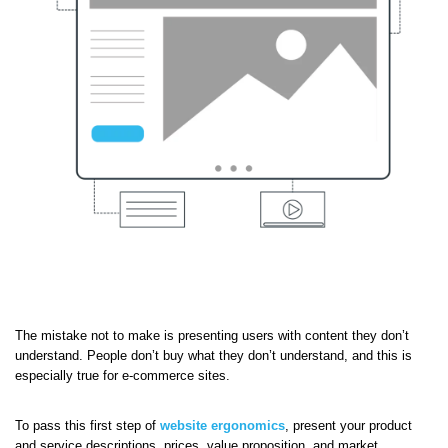
The mistake not to make is presenting users with content they don’t
understand. People don’t buy what they don’t understand, and this is
especially true for e-commerce sites.
To pass this first step of
website ergonomics
, present your product
and service descriptions, prices, value proposition, and market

> WORK TASK:
Transcribe the listing exactly; skip the pictures.

> FINISHED EXERCISE:
The mistake not to make is presenting users with content they don’t
understand. People don’t buy what they don’t understand, and this is
especially true for e-commerce sites.
To pass this first step of
website ergonomics
, present your product
and service descriptions, prices, value proposition, and market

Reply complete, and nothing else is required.